Roughly a month before the primaries, Seifert wrapped up his 87-county campaign this week in Carlton County.
He said when he announced his bid for the GOP nomination that he would do it, and he did. And he said he felt a genuine feeling of appreciation from folks who aren't used to seeing candidates stroll through town.
"The newspaper reporter in Ada said he's been there over 30 years and never had a candidate for governor fly into their airport," Seifert said. "At every single place we went they were very appreciative of the fact that I came there and didn't just send a staffer or lieutenant governor candidate."
Seifert said touring the entire state pays off in many ways. It lets people in remote areas of the state get to know him and lets him get to know the people and their issues. He said reaching out to rural areas of the state is important given Gov. Mark Dayton's Minneapolis-heavy ticket.
"You get your message to every corner of the state, but for me, it's as much listening as anything," he said. "There's a lot of uniqueness in Minnesota. The people in Baudette are different than the people in Winona in terms of local issues. Inner-city Minneapolis is different than Grand Marais."
Seifert touts the fact that not only did he hit every county in the state, he did so after jumping into the race months after his opponents had established themselves as candidates.
"The other candidates are not going places; are they coming to Marshall or staying away because I'm from there? I got into the race six, seven months after the others - they had a big head start," Seifert said. "Now we're sitting here 30 days from the primary and they have to make a value judgement: Do we have to catch up to Seifert or concede areas he made it to?"
Seifert said the news this week that state revenues ran $168 million ahead of projections is good but also said not everything is as rosy as some would make it out to be.

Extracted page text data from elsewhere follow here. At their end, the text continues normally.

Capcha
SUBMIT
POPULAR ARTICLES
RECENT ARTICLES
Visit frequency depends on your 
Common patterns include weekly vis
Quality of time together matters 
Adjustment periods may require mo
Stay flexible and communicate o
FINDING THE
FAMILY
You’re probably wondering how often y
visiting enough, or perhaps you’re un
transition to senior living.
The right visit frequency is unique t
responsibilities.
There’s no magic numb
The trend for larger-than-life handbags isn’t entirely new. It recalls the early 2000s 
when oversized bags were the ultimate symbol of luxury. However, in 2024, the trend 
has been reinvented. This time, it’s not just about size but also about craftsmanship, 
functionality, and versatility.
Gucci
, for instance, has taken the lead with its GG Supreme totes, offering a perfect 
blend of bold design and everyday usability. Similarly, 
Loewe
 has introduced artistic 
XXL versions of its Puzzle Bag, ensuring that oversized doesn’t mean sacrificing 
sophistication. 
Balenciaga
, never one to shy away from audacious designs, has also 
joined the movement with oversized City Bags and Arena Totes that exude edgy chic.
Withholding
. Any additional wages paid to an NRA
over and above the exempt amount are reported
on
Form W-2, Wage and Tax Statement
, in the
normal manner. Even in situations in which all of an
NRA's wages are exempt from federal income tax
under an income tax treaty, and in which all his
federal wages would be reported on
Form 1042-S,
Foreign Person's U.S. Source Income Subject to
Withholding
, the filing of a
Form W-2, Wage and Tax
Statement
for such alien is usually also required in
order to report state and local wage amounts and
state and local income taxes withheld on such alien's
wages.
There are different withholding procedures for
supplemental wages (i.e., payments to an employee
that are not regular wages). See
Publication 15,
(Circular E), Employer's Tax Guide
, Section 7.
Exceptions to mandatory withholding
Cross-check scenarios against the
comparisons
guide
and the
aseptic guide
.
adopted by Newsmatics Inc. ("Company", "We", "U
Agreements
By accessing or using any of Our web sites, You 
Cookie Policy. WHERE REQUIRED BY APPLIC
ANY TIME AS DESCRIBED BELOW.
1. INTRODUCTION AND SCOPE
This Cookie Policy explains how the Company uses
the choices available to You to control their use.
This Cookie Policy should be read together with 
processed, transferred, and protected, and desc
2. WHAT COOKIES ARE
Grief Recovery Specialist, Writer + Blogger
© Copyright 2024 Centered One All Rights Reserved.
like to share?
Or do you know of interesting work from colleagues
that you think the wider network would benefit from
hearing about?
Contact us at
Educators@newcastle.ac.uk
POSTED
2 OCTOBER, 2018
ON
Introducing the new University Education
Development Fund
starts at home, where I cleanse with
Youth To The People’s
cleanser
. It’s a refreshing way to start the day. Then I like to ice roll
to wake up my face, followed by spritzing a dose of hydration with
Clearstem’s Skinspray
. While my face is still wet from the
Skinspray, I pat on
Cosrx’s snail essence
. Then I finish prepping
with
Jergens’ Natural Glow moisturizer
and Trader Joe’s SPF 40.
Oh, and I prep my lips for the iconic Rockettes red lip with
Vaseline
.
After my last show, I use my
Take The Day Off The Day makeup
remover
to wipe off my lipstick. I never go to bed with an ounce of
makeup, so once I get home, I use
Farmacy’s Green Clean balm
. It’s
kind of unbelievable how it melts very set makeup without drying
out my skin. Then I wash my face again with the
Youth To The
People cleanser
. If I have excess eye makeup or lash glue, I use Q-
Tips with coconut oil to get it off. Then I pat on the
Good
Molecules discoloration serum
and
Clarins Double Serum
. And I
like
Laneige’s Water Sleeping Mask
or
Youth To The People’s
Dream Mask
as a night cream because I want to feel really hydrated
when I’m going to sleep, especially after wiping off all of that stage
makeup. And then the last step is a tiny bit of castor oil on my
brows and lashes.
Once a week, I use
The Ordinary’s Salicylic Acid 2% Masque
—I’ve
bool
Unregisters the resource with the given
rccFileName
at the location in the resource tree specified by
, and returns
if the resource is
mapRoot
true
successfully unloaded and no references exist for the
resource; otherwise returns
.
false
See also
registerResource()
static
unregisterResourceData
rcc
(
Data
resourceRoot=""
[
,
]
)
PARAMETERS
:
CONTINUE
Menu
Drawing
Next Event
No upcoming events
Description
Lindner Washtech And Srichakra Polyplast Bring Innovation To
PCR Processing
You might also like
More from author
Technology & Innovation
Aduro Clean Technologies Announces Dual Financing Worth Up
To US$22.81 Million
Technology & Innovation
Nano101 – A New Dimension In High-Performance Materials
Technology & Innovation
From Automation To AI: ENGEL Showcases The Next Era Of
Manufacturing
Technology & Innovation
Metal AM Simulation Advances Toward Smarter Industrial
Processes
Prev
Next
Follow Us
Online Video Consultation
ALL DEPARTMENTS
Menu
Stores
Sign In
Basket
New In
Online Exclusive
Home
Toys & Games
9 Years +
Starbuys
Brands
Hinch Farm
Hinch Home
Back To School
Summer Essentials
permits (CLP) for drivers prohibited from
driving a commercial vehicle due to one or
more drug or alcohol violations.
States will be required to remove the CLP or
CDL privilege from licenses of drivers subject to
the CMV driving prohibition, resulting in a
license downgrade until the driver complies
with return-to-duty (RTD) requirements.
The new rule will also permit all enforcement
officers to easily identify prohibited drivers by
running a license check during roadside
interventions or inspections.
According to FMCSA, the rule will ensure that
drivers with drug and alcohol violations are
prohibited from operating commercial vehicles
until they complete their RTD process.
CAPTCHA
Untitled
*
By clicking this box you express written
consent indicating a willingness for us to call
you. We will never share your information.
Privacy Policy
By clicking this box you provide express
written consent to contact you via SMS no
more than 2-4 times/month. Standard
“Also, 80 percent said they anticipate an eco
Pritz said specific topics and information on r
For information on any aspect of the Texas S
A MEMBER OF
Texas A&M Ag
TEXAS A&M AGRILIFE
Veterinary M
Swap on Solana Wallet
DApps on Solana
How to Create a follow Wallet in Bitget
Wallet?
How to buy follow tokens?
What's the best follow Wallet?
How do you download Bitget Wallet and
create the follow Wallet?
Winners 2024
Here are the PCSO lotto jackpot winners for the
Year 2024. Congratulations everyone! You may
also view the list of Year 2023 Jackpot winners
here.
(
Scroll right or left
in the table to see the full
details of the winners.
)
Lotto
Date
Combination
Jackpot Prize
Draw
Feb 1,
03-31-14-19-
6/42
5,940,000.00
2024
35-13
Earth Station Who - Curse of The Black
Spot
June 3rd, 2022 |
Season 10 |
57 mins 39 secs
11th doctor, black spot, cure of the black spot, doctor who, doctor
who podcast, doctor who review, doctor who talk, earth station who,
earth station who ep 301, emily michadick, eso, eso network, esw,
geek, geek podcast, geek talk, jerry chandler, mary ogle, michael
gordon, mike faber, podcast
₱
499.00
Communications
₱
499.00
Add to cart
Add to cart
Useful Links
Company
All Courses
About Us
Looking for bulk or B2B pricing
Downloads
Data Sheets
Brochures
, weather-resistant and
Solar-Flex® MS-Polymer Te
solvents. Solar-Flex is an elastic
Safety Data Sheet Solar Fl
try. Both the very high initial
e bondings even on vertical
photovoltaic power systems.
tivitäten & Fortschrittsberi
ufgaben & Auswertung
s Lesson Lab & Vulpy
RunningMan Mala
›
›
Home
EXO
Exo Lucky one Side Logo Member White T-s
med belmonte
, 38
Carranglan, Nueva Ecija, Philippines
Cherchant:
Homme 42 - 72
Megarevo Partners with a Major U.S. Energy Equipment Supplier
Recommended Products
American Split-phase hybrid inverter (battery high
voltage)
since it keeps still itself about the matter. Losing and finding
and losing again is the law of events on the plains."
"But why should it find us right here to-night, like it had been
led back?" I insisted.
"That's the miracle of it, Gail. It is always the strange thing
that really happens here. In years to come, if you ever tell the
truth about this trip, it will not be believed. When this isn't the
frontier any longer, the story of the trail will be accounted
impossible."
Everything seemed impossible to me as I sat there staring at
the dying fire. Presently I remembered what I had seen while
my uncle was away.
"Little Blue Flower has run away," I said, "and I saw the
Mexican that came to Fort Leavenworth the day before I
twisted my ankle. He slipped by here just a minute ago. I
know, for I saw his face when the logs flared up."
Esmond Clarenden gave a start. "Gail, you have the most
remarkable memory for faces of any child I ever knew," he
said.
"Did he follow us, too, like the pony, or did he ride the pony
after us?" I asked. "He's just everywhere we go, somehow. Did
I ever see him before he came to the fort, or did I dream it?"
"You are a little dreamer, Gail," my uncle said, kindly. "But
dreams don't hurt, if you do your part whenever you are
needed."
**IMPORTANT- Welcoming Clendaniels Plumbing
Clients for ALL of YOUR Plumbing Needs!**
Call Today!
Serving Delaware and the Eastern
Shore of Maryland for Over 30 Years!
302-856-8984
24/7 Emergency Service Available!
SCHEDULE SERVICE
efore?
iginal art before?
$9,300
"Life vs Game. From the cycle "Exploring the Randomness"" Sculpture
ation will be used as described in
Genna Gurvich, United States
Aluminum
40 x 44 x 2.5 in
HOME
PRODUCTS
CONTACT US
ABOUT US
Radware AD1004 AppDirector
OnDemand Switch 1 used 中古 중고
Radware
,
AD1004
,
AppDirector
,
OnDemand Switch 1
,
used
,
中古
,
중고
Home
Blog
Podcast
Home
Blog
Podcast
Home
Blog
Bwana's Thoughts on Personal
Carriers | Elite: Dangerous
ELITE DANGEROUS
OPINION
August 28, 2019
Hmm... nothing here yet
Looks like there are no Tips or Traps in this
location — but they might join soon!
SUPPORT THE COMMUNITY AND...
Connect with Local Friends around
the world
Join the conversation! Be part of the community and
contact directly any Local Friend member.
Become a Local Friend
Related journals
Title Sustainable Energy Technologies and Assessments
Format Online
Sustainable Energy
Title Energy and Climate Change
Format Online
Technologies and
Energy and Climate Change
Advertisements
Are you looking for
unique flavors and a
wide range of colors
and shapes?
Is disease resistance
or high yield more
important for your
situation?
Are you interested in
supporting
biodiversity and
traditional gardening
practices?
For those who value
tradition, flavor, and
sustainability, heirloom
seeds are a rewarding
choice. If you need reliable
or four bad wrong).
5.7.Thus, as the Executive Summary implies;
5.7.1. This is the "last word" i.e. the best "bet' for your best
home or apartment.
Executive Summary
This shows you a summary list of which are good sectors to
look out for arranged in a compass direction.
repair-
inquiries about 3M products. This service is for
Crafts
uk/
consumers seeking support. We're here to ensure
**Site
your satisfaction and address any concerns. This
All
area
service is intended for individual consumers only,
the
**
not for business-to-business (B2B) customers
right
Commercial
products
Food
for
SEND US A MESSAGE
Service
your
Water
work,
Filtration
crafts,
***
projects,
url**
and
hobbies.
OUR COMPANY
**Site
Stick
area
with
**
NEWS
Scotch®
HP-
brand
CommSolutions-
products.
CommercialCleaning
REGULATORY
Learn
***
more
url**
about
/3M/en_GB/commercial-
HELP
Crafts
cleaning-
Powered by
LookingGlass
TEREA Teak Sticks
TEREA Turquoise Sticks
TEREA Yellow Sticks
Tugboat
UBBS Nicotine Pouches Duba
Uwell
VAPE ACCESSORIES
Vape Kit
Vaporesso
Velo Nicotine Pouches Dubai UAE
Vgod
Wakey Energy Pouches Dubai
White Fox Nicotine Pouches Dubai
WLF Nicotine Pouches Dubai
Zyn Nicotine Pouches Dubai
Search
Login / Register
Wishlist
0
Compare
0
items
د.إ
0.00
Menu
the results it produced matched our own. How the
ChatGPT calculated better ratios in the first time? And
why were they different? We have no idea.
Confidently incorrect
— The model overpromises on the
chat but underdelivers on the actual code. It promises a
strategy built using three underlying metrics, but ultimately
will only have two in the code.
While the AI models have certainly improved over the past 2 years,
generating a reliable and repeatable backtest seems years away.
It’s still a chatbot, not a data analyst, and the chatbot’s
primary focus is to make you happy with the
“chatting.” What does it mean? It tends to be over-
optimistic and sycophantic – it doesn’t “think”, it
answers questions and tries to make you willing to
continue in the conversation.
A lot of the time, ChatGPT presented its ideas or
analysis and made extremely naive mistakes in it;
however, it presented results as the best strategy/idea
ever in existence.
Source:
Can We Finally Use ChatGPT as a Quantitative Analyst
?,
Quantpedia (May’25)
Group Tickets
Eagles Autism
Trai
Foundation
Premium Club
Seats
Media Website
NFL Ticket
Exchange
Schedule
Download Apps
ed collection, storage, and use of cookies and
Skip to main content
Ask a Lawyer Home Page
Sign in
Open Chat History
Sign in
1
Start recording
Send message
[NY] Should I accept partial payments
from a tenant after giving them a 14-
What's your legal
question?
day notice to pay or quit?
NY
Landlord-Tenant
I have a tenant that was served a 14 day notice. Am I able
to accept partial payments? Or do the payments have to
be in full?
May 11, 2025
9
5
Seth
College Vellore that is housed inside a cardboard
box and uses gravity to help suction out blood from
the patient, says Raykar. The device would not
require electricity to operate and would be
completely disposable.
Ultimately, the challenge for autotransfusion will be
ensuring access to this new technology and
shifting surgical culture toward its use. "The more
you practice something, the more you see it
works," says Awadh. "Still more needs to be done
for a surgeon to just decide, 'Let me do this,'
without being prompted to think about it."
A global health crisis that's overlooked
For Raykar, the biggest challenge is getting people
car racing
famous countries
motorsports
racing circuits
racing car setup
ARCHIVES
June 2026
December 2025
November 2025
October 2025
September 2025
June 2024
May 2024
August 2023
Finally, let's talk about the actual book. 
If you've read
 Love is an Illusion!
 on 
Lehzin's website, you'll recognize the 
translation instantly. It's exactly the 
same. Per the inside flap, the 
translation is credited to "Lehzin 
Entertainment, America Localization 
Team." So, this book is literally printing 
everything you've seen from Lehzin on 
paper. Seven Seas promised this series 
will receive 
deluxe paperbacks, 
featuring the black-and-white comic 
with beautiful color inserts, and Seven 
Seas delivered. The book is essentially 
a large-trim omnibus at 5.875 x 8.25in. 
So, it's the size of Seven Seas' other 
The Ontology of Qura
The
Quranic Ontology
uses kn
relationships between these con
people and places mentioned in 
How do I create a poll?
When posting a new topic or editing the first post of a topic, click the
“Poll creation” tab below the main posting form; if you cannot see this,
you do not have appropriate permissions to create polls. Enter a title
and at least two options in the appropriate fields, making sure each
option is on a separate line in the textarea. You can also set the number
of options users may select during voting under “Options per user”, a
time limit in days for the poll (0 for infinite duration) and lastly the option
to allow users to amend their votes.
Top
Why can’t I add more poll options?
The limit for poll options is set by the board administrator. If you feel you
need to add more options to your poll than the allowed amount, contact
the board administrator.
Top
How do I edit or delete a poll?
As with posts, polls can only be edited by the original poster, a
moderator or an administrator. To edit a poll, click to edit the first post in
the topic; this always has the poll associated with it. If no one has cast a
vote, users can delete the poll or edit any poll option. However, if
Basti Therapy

"Is it good news? Sure," he said. "Nobody wants to read about deficits and chronic budgetary problems. But on the flip side, my thought is, 'How is the average family doing? How about the average person driving from Garvin, Minnesota, to Marshall making ice cream at Schwan's, the people struggling to make ends meet? How are they doing?'"
He said Minnesotans are still facing struggles with underemployment, skyrocketing health insurance premiums and higher fees and taxes.
"We certainly want good news about the budget, but I'm worried about the family budget more than the government's budget," he said.